OpenXiangShan / NEMU

Other
236 stars 90 forks source link

difftest-as-dut: allow ref model to advance one more step on mismatch #407

Closed shinezyy closed 3 months ago

shinezyy commented 3 months ago
shinezyy commented 3 months ago

Current implementation will corrupt the site of CPU_state during second checking

shinezyy commented 3 months ago

Current implementation will corrupt the site of CPU_state during second checking

resolved

shinezyy commented 3 months ago

@cebarobot @poemonsense

Can we do regression on difftest for bugs detection?
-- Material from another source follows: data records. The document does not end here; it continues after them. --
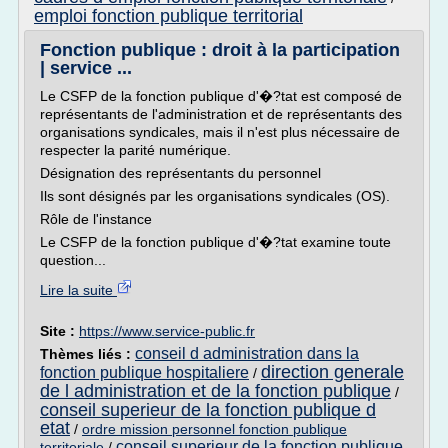
emploi fonction publique territorial
Fonction publique : droit à la participation
| service ...
Le CSFP de la fonction publique d'�?tat est composé de
représentants de l'administration et de représentants des
organisations syndicales, mais il n'est plus nécessaire de
respecter la parité numérique.
Désignation des représentants du personnel
Ils sont désignés par les organisations syndicales (OS).
Rôle de l'instance
Le CSFP de la fonction publique d'�?tat examine toute
question...
Lire la suite
Site :
https://www.service-public.fr
conseil d administration dans la
Thèmes liés :
direction generale
fonction publique hospitaliere
/
de l administration et de la fonction publique
/
conseil superieur de la fonction publique d
etat
/
ordre mission personnel fonction publique
conseil superieur de la fonction publique
territoriale
/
Because current CI only ensure `` no difference ''.

If I mistakenly modify NEMU to never report difference in difftest, it will also pass current CI.

cebarobot commented 3 months ago

I think that is useful, but how to do that?

poemonsense commented 3 months ago

I know few about NEMU as DUT.

Generally, we need a failure testcase to test the functionality?

shinezyy commented 3 months ago

I know few about NEMU as DUT.

Generally, we need a failure testcase to test the functionality?

Yes, for example, use a buggy Spike as ref, and check output.

I am thinking about this because I am afraid that this patch (or similar patches) silently breaks NEMU as DUT (never report difference) but passes CI

poemonsense commented 3 months ago

I know few about NEMU as DUT. Generally, we need a failure testcase to test the functionality?

Yes, for example, use a buggy Spike as ref, and check output.

I am thinking about this because I am afraid that this patch (or similar patches) silently breaks NEMU as DUT (never report difference) but passes CI

This feature looks important. The difftest repo also lacks this CI feature.

1) checking the failure can be done by checking the return code of a command. GitHub CI is internally a bash script. I think it can be done by like https://stackoverflow.com/questions/26675681/how-to-check-the-exit-status-using-an-if-statement I never tried this but it probably works.

false || exit_code=$?
if [[ ${exit_code} -ne 0 ]]; then echo ${exit_code}; fi

2) To inject a bug into Spike/NEMU, maybe we can add a probablistic return code of nonzero for the isa_difftest_checkregs function?

poemonsense commented 3 months ago

I know few about NEMU as DUT. Generally, we need a failure testcase to test the functionality?

Yes, for example, use a buggy Spike as ref, and check output. I am thinking about this because I am afraid that this patch (or similar patches) silently breaks NEMU as DUT (never report difference) but passes CI

This feature looks important. The difftest repo also lacks this CI feature.

  1. checking the failure can be done by checking the return code of a command. GitHub CI is internally a bash script. I think it can be done by like https://stackoverflow.com/questions/26675681/how-to-check-the-exit-status-using-an-if-statement I never tried this but it probably works.
false || exit_code=$?
if [[ ${exit_code} -ne 0 ]]; then echo ${exit_code}; fi
  1. To inject a bug into Spike/NEMU, maybe we can add a probablistic return code of nonzero for the isa_difftest_checkregs function?

I can have a try for these in the difftest repo as well. We may need to add the similar feature to other repos. It's really important

shinezyy commented 3 months ago

Because my CI guard for NEMU as DUT depends on misa.rvb, I will add it in RVB patch

NewPaulWalker commented 3 months ago
  • When trapping on exception, occasionally, NEMU has executed csrrw tp,mscratch,tp, but Spike has not. After advancing Spike for one more step, Spike's architectural state will match with NEMU again.

This is actually because when certain exceptions occur, NEMU does not let Spike continue executing the instruction that caused the exception. As a result, Spike falls one instruction behind NEMU, leading to a mismatch. After letting Spike execute one more instruction, they match again. I think all exceptions (excluding interrupts) are caused by the instructions themselves, so I decided that whenever an exception occurs, NEMU should let Spike execute one instruction, which is the instruction that cause the exception. https://github.com/OpenXiangShan/NEMU/blob/master/src/isa/riscv64/system/intr.c#L71

poemonsense commented 3 months ago

I think all exceptions (excluding interrupts) are caused by the instructions themselves, so I decided that whenever an exception occurs, NEMU should let Spike execute one instruction, which is the instruction that cause the exception.

This is how difftest should work. Upon exception/interrupt, should tick one step.